Un bruissement sourd et lointain apporté par la brise m’annonce le réveil de la grande cité […] adieu doux calme de la nuit ! adieu rêveries délicieuses […] avec la soif de l’or, voilà les passions qui se rallument, les pensées accablantes, les soucis rongeurs, les spéculations jalouses. Voilà l’ambition qui fermente, l’intrigue qui tend ses pièges, le luxe qui court à la joie, l’indigence fainéante qui se débat contre la faim, l’agiotage qui suce et tarit l’industrie […] l’inquiétude rentre au cœur des pères : heureux enfans […] hâtez-vous de jouir jeunes hommes, car le temps marche vite aujourd’hui, traînant après lui les soucis, l’instabilité, les bouleversemens ! hâtez-vous, car bientôt la foudre viendra aussi frapper vos têtes joyeuses ; car il arrive que lorsque les institutions humaines ont duré un temps donné, elles se vicient et dépérissent . Il est dans leur nature de porter toujours avec elles un germe de destruction, que le temps développe […] toujours uniforme au fond la famille humaine tend à changer ses formes extérieures […] elle appelle ces changemens des rénovations […] et puis, quand la rénovation est accomplie, quand la lutte a cessé de latitude, quand on s’imagine avoir tout nivelé et tout changé, le philosophe est surpris [2.2]de ne reconnaître dans la société nouvelle, que les matériaux de l’ancienne, que les passions de l’ancienne, que la même fougue dans les croyances, la même astuce dans l’égoïsme, la même incompatibilité dans les intérêts personnels ; en un mot, il ne voit qu’une nouvelle combinaison des anciens vices, et il prédit en gémissant, que ce sera encore et toujours à recommencer.

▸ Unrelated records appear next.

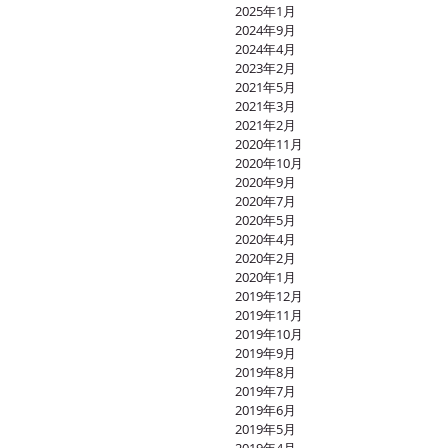
2025年1月
2024年9月
2024年4月
2023年2月
2021年5月
2021年3月
2021年2月
2020年11月
2020年10月
2020年9月
2020年7月
2020年5月
2020年4月
2020年2月
2020年1月
2019年12月
2019年11月
2019年10月
2019年9月
2019年8月
2019年7月
2019年6月
2019年5月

Hélas ! au moment où je trace ces lignes affligeantes, nous sommes tourmentés par l’une de ces convulsions […] Que sortira-t-il du remaniement social ? une autre civilisation, ou la barbarie ? Mais cette autre civilisation trouvera-t-elle des anges ou des hommes ? des vertus d’ange ou des égoïsmes d’homme ? refondra-t-elle la nature immuable de l’humanité ? […] Oui, à l’aspect de ces mesquines, mais furieuses passions que je vais retrouver là-bas en me plongeant dans la foule […] oui, vous dis-je, si le destin venait m’ouvrir son livre redoutable, je prendrais la fuite et ne voudrais point y lire.i 6

Notes de base de page numériques:

1 Référence ici au premier empereur romain Auguste (-63, -14) qui fit de Lugdunum le siège du pouvoir impérial pour les trois provinces gauloises et permit le premier développement d’envergure du réseau urbain, du théâtre et des voies d’eau de la cité.
2 Référence ici à l’archevêque Thomas Becket (1117-1170).
3 Pierre Valdo (1140-1206), riche marchand lyonnais, devint prédicateur, défenseur de l’idéal de pauvreté apostolique. Rapidement persécuté et pourchassé par l’Eglise, expulsé de Lyon, il fut à l’origine du mouvement vaudois, implanté notamment en Provence.
4 Référence ici à Simon de Montfort (1165-1218) et à l’un de ses lieutenants Robert Mauvoisin lors des croisades et persécutions contre albigeois et vaudois
5 François Mandelot (1529-1588), gouverneur de Lyon lors des massacres de la Saint-Barthélémy.
6 L’Epingle, journal littéraire, déjà mentionné auparavant.

Notes de fin littérales:

i. Ce morceau remarquable que nous avons été obligés, vu l’exiguïté de notre cadre, d’abréger beaucoup (ce qu’indiquent suffisamment les points nombreux que nous avons mis), est dû à M. ed. lamarqueLamarque Ed., qui l’a inséré dans l’ÉpingleL’Épingle (nos 21, 22 et 23), journal littéraire de cette Ville, rédigé avec beaucoup de talent, par M. Adrien feytaudFeytaud Adrien.